Training method
Hi
@pszemraj
Your model works pretty well compared to other publically available tools - better than grammarly I think!. Nice job.
Would you mind sharing some details on how you trained. I saw it is an expanded version of JFLEG, do you add many extra samples ? Also, are the model params seen here what you use ? I would like to give google/flan-t5-xl
or -xxl
a try.
Best,
Darragh.
Hi Darragh,
Thank you for your kind words about the model! I'm glad to hear that it has been performing well for you.
I apologize for the delay in responding - this project has been on the back burner for a while now. Now that the FLAN models have shown some success, I'd like to write up a paper or blog post detailing what I did before releasing the dataset/repo (I want to make it completely open source.. after I write fancy words). The "full" v5 version of the dataset is approximately 180k unique rows. If you have the compute and are more interested in the inference side of things, I'd be more than happy to train those for you π
I trained the model as a standard text-to-text model and did expand upon the JFLEG dataset by adding extra samples. The model parameters in that repository are similar to the ones I use for inference. BTW, see this discussion thread for details, but essentially the dataset consists of several sentences at a time, and so I'd recommend running inference in the same fashion: batches of 64-96 tokens ish (or, 2-3 sentences split with regex)

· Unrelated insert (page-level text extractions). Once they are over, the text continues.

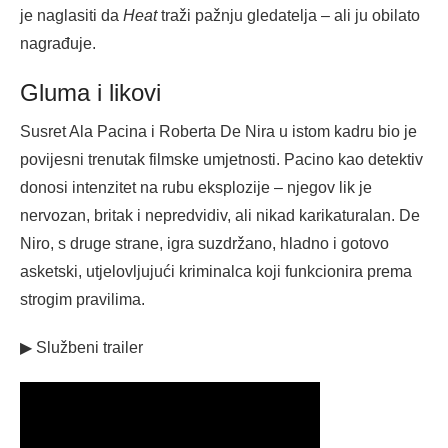
je naglasiti da
Heat
traži pažnju gledatelja – ali ju obilato
nagrađuje.
Gluma i likovi
Susret Ala Pacina i Roberta De Nira u istom kadru bio je
povijesni trenutak filmske umjetnosti. Pacino kao detektiv
donosi intenzitet na rubu eksplozije – njegov lik je
nervozan, britak i nepredvidiv, ali nikad karikaturalan. De
Niro, s druge strane, igra suzdržano, hladno i gotovo
asketski, utjelovljujući kriminalca koji funkcionira prema
strogim pravilima.
▶ Službeni trailer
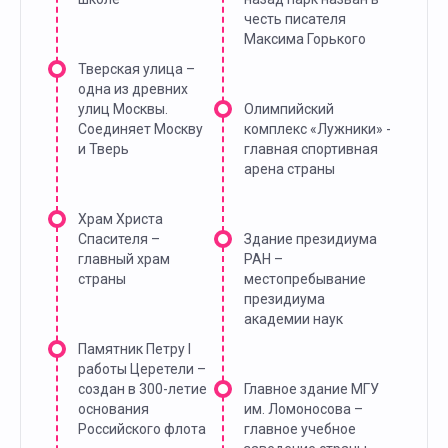
честь писателя
Максима Горького
Тверская улица –
одна из древних
улиц Москвы.
Олимпийский
Соединяет Москву
комплекс «Лужники» -
и Тверь
главная спортивная
арена страны
Храм Христа
Спасителя –
Здание президиума
главный храм
РАН –
страны
местопребывание
президиума
академии наук
Памятник Петру I
работы Церетели –
создан в 300-летие
Главное здание МГУ
основания
им. Ломоносова –
Российского флота
главное учебное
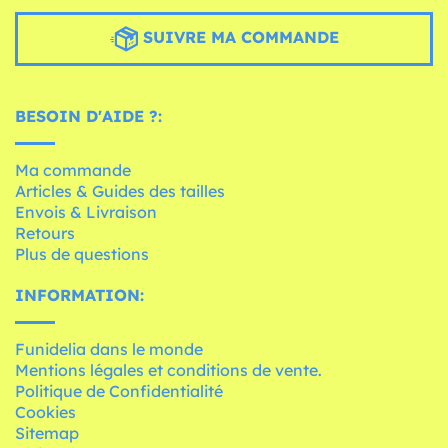
SUIVRE MA COMMANDE
BESOIN D'AIDE ?:
Ma commande
Articles & Guides des tailles
Envois & Livraison
Retours
Plus de questions
INFORMATION:
Funidelia dans le monde
Mentions légales et conditions de vente.
Politique de Confidentialité
Cookies
Sitemap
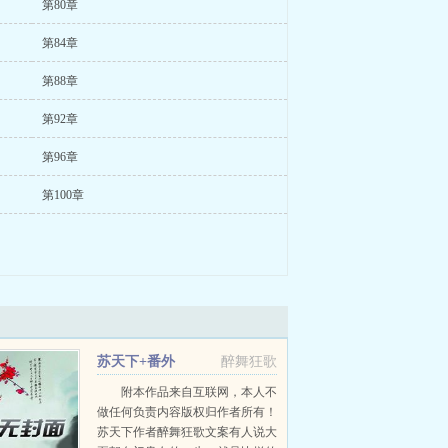
第80章
第84章
第88章
第92章
第96章
第100章
苏天下+番外
醉舞狂歌
附本作品来自互联网，本人不
做任何负责内容版权归作者所有！
苏天下作者醉舞狂歌文案有人说大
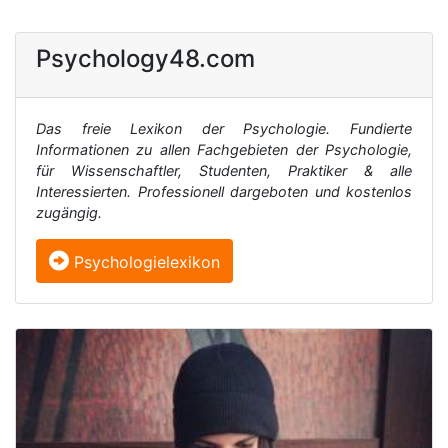
Psychology48.com
Das freie Lexikon der Psychologie. Fundierte
Informationen zu allen Fachgebieten der Psychologie,
für Wissenschaftler, Studenten, Praktiker & alle
Interessierten. Professionell dargeboten und kostenlos
zugängig.
Psychologielexikon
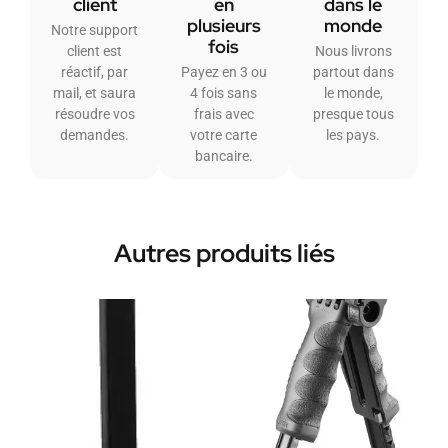
client
en
dans le
plusieurs
monde
Notre support
fois
client est
Nous livrons
réactif, par
Payez en 3 ou
partout dans
mail, et saura
4 fois sans
le monde,
résoudre vos
frais avec
presque tous
demandes.
votre carte
les pays.
bancaire.
Autres produits liés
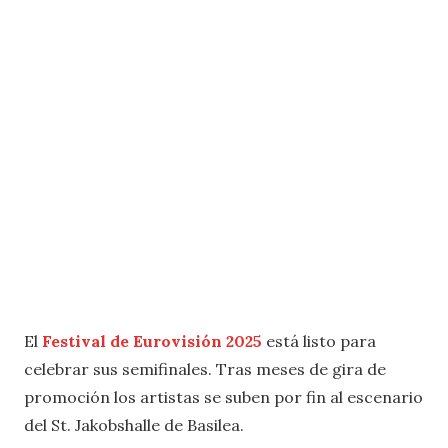
El
Festival de Eurovisión 2025
está listo para
celebrar sus semifinales. Tras meses de gira de
promoción los artistas se suben por fin al escenario
del St. Jakobshalle de Basilea.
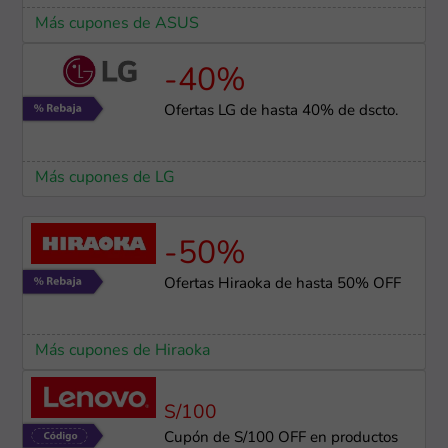
Más cupones de ASUS
-40%
Ofertas LG de hasta 40% de dscto.
Más cupones de LG
-50%
Ofertas Hiraoka de hasta 50% OFF
Más cupones de Hiraoka
S/100
Cupón de S/100 OFF en productos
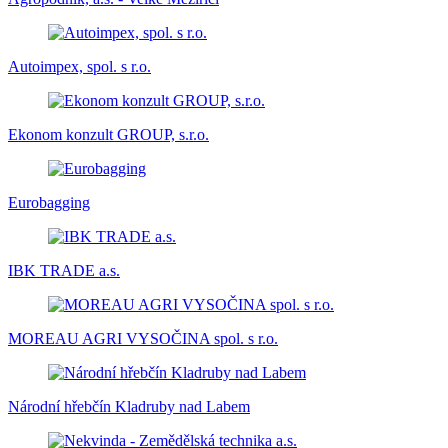
Autoimpex, spol. s r.o.
Ekonom konzult GROUP, s.r.o.
Eurobagging
IBK TRADE a.s.
MOREAU AGRI VYSOČINA spol. s r.o.
Národní hřebčín Kladruby nad Labem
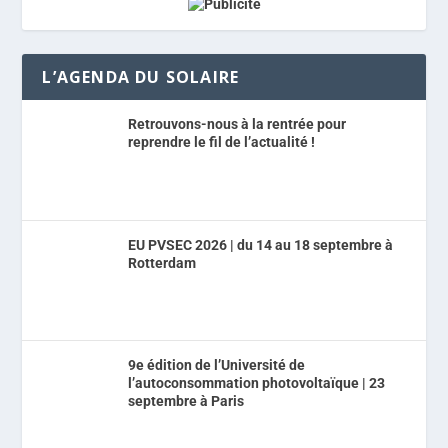
L’AGENDA DU SOLAIRE
Retrouvons-nous à la rentrée pour
reprendre le fil de l’actualité !
EU PVSEC 2026 | du 14 au 18 septembre à
Rotterdam
9e édition de l’Université de
l’autoconsommation photovoltaïque | 23
septembre à Paris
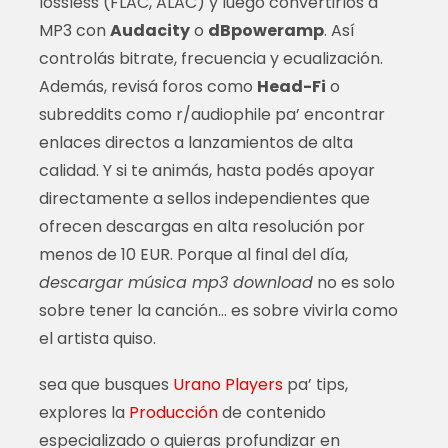
lossless (FLAC, ALAC) y luego convertirlos a
MP3 con
Audacity
o
dBpoweramp
. Así
controlás bitrate, frecuencia y ecualización.
Además, revisá foros como
Head-Fi
o
subreddits como r/audiophile pa’ encontrar
enlaces directos a lanzamientos de alta
calidad. Y si te animás, hasta podés apoyar
directamente a sellos independientes que
ofrecen descargas en alta resolución por
menos de 10 EUR. Porque al final del día,
descargar música mp3 download
no es solo
sobre tener la canción… es sobre vivirla como
el artista quiso.
sea que busques
Urano Players
pa’ tips,
explores la
Producción
de contenido
especializado o quieras profundizar en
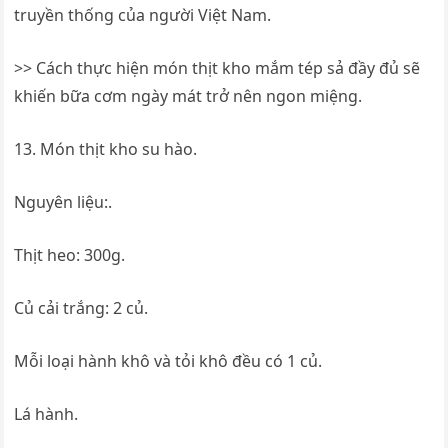
>> Cách thực hiện món thịt kho mắm tép sả đầy đủ sẽ
khiến bữa cơm ngày mát trở nên ngon miệng.
13. Món thịt kho su hào.
Nguyên liệu:.
Thịt heo: 300g.
Củ cải trắng: 2 củ.
Mỗi loại hành khô và tỏi khô đều có 1 củ.
Lá hành.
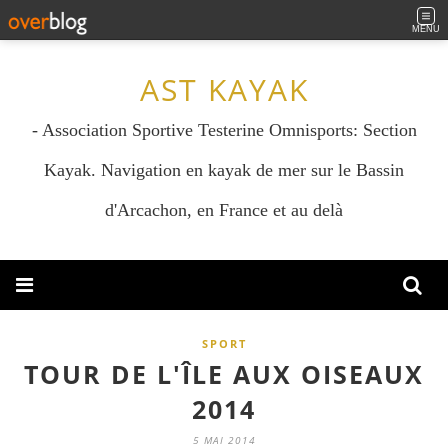
MENU
AST KAYAK
- Association Sportive Testerine Omnisports: Section
Kayak. Navigation en kayak de mer sur le Bassin
d'Arcachon, en France et au delà
SPORT
TOUR DE L'ÎLE AUX OISEAUX
2014
5 MAI 2014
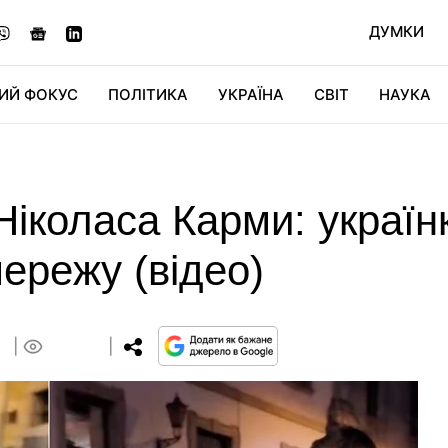
ДУМКИ
ИЙ ФОКУС
ПОЛІТИКА
УКРАЇНА
СВІТ
НАУКА
ДІДЖИТАЛ
АВТО
СВІТФАН
КУ
іколаса Карми: українк
мережу (відео)
2
0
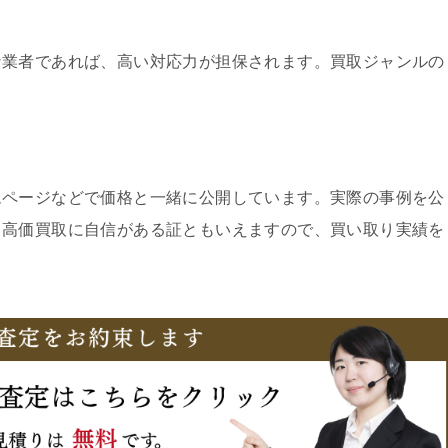
な業者であれば、高い対応力が担保されます。買取ジャンルの
ムページなどで価格と一緒に公開しています。実際の事例を公
、高価買取に自信がある証ともいえますので、買い取り実績を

Happy to discuss this further if you have any other questions!
Thanks @pszemraj I would be very interested in the write-up. And thank you for the tip on inference - I found it worked well on longer passages but I only went up to ~ 100 tokens. I checked ChatGPT and this works pretty well, but there is no API and GPT3 api has the cost behind. I will give it a try to train and let you know how it goes.